Pacific Salmon Foundation Activates Drought Pilot Project

Pacific Salmon Foundation Activates Drought Pilot Project
Image: Pacific Salmon Foundation.

A collaborative rapid response group at the Pacific Salmon Foundation (PSF), with funding from the Province of British Columbia, has approved $76,000 (in Canadian dollars) to activate four projects to help combat adverse impacts of climate change on salmon.

The effort to save salmon from drought conditions was announced by the PSF in early September.

Project goals include digging dry gravel bars in the Coldwater River at sites supporting high densities of salmon, to creation of cool groundwater refuge areas for fish, to narrowing channel width and increasing water depth at Joseph Creek to ensure that salmon fry at Dunn Creek Hatchery have enough water to migrate through.

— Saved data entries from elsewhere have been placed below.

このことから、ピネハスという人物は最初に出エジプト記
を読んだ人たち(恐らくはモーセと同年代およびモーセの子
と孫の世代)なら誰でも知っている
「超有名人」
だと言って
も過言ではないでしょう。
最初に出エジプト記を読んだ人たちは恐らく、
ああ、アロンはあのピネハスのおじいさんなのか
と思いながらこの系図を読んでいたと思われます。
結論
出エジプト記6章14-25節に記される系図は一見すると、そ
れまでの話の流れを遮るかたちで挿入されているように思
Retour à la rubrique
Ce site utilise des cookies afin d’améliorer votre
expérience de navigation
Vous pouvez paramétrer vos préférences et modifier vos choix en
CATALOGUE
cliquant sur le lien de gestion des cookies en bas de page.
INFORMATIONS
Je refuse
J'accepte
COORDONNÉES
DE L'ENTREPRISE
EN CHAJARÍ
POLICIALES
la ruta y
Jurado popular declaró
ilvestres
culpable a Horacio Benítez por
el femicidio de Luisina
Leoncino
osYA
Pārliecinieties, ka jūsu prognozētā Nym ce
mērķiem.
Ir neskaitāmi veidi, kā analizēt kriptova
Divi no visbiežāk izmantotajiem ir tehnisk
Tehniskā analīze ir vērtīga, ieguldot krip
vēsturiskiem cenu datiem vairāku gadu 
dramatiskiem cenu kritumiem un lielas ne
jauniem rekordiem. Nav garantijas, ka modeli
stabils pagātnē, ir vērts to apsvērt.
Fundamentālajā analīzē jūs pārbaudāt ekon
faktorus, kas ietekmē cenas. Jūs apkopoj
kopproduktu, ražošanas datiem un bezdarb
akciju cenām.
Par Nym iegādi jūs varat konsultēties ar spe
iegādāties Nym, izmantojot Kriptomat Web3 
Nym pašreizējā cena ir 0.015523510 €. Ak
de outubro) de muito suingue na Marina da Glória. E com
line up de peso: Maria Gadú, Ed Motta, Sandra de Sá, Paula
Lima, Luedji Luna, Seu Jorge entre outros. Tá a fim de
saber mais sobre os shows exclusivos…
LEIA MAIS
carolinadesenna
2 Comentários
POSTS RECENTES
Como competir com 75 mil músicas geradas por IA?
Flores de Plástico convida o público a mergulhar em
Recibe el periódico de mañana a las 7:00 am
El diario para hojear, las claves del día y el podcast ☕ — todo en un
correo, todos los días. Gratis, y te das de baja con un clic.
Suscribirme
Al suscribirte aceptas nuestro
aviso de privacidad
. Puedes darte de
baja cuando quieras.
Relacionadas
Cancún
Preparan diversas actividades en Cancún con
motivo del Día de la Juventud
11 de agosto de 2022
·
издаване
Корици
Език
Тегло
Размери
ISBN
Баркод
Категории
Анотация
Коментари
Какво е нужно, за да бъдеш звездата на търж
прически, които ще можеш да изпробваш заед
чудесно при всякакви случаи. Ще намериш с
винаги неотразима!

The Coldwater River project is led by Scw’exmx Tribal Council and the Department of Fisheries and Oceans Canada (DFO), while the Dunn Creek Hatchery project is led by Simpcw First Nation.

For Comox Valley, work is planned to install solar-and generator-powered aerators in the Tsoum River to increase the dissolved oxygen levels, which are low as a result of drought conditions.

Local partners meanwhile are repairing dried up habitat at the mouth of the Tranquille River by re-establishing water flows between the Tranquile River and Kamloops Lake to allow salmon to migrate upstream to their spawning groups just in time for their return.

The project is led by DFO with support from the Secwepemc Fisheries Commission.

A fourth project on Vancouver Islands Tsolum River is being led by the Tsolum River Restoration Society, with support from K’omok’s First Nation and DFO.

Jason Hwang, vice president of Salmon and the Pacific salmon Foundation, said drought is an everywhere problem in British Columbia this year, with even the wettest areas of the province seeing dry and hot conditions.

“We are seeing significant impacts on salmon-bearing rivers and streams,” Hwang remarked. ”Salmon returning to their freshwater habitats are facing these extreme drought stressors, It’s the equivalent of trying to run a marathon in a sauna.”

“Increasing oxygen levels for fish through aeration devices in refuge pools increases their chances of survival,” Parliamentary Secretary for Fisheries and Aquaculture Kelly Greene commented.

The province supports the pilot project measures through the Climate Adaptation Fund to the Pacific Salmon Foundation.